"'No; I have not.'

"'Well, sir, I make 500 yards more than you; and if I don't get it it will be very bad for me, for I shall not be able to pay my men.' That did not seem to flurry him. He opened the safe, and read from the paper I had signed some months ago. Blessed if it ever occurred to me to think that I had signed for the total quantities, but I had, for I was then so taken up with the 30 yards. Like you, I am old enough to know that no contract is indisputable, and that many things in law have to be tried before they are law when a question arises, and that there is not much finality about the show; but here I was caught, and had made my own net, and no mistake; so, after putting in all I knew and saying to him, 'I did not take that bit of paper to mean the same as he did,' I considered it best to shake down easy as I saw I was grassed, so I took his measurement; but I wished blue ruin to the heaps, and may where they were tipped be well worried by worms and vermin. Look out! I shall break something."

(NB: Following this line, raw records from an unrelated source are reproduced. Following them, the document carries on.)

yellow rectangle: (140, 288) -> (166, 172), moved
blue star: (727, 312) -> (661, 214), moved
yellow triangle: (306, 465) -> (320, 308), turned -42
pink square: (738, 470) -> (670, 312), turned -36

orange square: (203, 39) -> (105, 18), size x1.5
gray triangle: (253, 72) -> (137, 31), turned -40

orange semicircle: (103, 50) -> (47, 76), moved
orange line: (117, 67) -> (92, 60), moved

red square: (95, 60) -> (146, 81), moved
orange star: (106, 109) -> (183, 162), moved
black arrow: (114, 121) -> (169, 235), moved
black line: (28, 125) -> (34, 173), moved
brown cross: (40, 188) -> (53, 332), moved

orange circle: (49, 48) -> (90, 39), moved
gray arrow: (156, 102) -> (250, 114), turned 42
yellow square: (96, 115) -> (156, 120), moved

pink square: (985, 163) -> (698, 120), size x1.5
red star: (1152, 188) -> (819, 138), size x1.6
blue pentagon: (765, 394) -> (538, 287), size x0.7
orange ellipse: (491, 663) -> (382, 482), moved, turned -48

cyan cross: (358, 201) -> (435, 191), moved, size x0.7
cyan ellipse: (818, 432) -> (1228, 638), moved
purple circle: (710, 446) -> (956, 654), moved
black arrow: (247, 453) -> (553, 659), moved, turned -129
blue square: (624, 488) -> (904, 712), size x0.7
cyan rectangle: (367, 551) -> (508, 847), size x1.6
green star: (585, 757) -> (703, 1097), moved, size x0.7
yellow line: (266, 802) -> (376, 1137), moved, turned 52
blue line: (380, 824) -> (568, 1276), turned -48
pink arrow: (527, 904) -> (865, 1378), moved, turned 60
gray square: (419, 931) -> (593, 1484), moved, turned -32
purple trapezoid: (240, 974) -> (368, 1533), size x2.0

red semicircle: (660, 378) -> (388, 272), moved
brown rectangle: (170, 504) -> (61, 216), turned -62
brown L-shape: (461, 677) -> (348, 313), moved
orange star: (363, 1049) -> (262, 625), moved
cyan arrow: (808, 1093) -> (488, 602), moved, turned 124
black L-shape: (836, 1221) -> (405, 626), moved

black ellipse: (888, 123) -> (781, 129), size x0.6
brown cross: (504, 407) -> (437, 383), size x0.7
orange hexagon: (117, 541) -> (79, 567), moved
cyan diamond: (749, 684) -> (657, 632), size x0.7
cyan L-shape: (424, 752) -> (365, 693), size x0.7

"Don't slap the table with your clenched fist like that, or we shall have to pay for damages, and have nothing left for drinks."

"Right you are; but it does make me wild to think of it."

"You were had at your own game there!"

"Yes; but after all said and done, except the ground is level throughout, I heard two engineers say earthwork measurements are generally a matter of fair averaging; and if tables are used, some like this table and others that, so all are happy; but they agreed cross-sections are the best, and unless a plaster cast is made of the surface of some ground, no one could say what the measurement really was to a few yards, and that it does not much matter as the price per cubic yard is so little compared with most prices of work, such as masonry, brickwork, concrete, &c."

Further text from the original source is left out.